Accomplished researchers in AI can fundraise on their reputations alone, and Jeremy is no exception. The primary differentiator of any new startup in this space is the caliber of its researchers and engineers. But this post is really grasping at straws to claim that their value is from some new approach to R&D, which is a totally unnecessary framing.
I was going to say they're synonymous; checked Wiktionary which calls it 'nonstandard' for sliver, though common in the UK (where I am from and live) blaming 'th fronting'.
I assume that's the name for, ahem, 'that is just anovver word for it'.
I didn't know either, I only really checked because I was curious if they had a completely different etymology and only happened to be spelt^ and used similarly.
(^or if, like spelt and spelled, the same root had just come to be used in two ways for the same.)
So, note to self, slither is not a noun! (Except to mean limestone rubble apparently, but I think I can ignore that.)
In American English, "slither" is more frequently associated with the movement of snakes, specifically. A snake "slithers" by "moving smoothly over a surface with a twisting or oscillating motion." [0]
Not sure why it's a flag. We have lots to learn from how science was done in the past, and from the actors who did science.
Recent science is pretty objectively at a low point (proportionally to overall) in "breakthrough innovation" research. It's possible that specialization is to blame, as it reduces intersectionality of fields.
Scope issues, mostly. I'm left unsure of what products to expect, so I'm less likely to follow up/check in later on. A lot of time is spent on the analogy, too, which may mean there's not much substance to say yet. It may have been worth waiting to announce until they had something specific to present. I don't know! I'm just an outsider/random person's perspective.
Past success... at what? The relevance of past success is likely a lot narrower than you may think. Neither person here has "past success" at pushing a vague idea-less organization through to value and profitability. In fact, I would wager both would caution against such an idea, absent their personal involvement.
While Faraday discovered induction, wasn't it Maxwell that unified electricity and magnetism? Given what answer.ai is attempting to do, Edison seems like a great example since he was both a brilliant inventor and an absolutely shrewd businessman.

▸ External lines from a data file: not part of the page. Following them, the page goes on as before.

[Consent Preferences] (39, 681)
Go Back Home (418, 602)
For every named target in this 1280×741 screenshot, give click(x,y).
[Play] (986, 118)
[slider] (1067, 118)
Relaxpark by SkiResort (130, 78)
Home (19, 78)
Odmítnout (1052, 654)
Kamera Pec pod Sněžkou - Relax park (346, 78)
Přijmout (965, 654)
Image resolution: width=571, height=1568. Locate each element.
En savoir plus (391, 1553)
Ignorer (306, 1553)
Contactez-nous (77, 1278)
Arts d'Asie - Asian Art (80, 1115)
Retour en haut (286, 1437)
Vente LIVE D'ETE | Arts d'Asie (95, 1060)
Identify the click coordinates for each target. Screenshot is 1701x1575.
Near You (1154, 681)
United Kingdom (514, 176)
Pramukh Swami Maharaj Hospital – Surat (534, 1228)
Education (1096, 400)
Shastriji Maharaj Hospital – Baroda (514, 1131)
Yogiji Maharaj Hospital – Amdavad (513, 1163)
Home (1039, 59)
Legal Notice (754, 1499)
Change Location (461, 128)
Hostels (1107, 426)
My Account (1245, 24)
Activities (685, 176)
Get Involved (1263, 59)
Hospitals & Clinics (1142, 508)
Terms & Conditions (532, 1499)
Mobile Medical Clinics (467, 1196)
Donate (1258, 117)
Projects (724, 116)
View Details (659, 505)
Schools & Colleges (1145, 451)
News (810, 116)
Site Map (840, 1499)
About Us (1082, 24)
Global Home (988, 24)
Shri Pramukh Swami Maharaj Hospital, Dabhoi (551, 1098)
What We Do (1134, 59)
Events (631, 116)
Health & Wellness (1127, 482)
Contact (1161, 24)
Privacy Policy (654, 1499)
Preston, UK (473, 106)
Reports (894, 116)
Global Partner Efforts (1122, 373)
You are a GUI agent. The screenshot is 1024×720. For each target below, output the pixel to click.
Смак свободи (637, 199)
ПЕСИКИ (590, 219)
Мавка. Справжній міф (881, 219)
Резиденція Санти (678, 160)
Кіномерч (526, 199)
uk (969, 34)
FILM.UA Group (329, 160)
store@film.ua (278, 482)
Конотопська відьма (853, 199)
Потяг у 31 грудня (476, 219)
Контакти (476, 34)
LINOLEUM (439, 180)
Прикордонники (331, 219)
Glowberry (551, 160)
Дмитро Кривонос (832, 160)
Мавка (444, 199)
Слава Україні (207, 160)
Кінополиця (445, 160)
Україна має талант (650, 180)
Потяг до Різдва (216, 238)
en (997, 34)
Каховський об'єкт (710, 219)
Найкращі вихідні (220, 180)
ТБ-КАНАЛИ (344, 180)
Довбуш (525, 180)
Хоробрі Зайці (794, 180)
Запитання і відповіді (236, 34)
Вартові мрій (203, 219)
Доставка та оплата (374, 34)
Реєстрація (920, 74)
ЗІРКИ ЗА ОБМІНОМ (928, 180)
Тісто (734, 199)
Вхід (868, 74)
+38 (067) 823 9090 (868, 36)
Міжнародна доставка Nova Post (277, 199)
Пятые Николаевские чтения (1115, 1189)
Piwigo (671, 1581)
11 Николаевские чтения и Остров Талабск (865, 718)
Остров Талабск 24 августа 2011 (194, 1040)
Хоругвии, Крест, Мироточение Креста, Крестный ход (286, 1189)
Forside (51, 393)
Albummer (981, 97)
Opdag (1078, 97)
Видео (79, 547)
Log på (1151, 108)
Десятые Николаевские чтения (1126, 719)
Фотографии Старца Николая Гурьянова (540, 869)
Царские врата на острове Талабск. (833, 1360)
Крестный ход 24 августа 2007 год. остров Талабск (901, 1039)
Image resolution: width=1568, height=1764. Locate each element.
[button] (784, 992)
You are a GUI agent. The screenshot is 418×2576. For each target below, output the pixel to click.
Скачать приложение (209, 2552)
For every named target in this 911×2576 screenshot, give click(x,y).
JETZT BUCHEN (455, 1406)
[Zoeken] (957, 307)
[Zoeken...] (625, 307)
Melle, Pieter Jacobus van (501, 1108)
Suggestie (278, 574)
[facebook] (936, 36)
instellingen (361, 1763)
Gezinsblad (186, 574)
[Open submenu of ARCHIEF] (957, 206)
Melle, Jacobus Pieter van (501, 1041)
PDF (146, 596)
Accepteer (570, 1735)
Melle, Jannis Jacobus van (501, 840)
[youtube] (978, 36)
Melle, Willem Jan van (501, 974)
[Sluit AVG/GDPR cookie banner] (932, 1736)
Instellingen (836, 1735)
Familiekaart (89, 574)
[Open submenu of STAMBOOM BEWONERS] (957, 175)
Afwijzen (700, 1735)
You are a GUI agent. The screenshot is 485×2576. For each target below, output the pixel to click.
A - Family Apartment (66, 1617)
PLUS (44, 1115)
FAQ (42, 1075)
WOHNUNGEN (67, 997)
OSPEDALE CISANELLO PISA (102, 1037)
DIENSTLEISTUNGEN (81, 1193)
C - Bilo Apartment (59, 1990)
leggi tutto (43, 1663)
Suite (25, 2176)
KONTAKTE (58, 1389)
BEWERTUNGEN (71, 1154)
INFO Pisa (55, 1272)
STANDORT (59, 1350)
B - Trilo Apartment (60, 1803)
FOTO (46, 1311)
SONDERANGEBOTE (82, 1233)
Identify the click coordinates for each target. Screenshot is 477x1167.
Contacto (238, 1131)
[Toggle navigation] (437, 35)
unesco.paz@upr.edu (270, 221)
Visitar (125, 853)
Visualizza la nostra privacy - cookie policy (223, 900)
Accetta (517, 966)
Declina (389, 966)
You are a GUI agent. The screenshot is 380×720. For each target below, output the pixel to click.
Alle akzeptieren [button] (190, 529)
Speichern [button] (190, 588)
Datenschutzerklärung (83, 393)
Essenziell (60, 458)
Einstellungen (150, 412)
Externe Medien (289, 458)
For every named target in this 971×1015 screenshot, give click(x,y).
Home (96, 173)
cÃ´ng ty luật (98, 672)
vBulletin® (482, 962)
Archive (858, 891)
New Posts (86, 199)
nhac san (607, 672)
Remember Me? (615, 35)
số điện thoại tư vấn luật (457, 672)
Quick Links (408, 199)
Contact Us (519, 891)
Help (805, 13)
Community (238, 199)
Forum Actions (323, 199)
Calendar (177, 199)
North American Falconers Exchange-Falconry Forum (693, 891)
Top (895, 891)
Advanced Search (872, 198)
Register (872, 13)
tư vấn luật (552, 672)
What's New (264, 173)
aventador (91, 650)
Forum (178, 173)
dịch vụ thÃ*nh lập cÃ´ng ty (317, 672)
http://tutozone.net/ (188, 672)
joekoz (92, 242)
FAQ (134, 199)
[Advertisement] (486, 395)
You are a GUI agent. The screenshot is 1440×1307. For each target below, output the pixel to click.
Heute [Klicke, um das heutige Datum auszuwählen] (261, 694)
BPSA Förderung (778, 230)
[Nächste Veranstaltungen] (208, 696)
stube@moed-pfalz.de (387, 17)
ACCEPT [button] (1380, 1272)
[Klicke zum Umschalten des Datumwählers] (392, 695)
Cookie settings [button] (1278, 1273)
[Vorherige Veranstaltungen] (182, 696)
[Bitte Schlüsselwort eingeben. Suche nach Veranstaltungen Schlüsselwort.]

I am excited for more research in this area, since there is currently a huge gap between foundational model research and practical applications of AI.
as someone guilty of the same - it makes your startup grander than it seems by tracing lineage from greater historical figures to yourself. of course most of these comparisons are overinflated... but you need to be a little ambitious to try to start something. if you live your life without trying to be a part of history you have a much lower chance of affecting it
One thing I'm particularly keen to explore is working closely with academic groups to help support research that might help make AI more accessible (e.g. requiring less data or compute, or becoming easier to use, etc). This includes the obvious stuff like quantization, fine-tuning adaptors, model merging, distillation, etc, but also looking for new directions and ideas as well which might otherwise be hard to fund (since academia tends to like to build on established research directions.)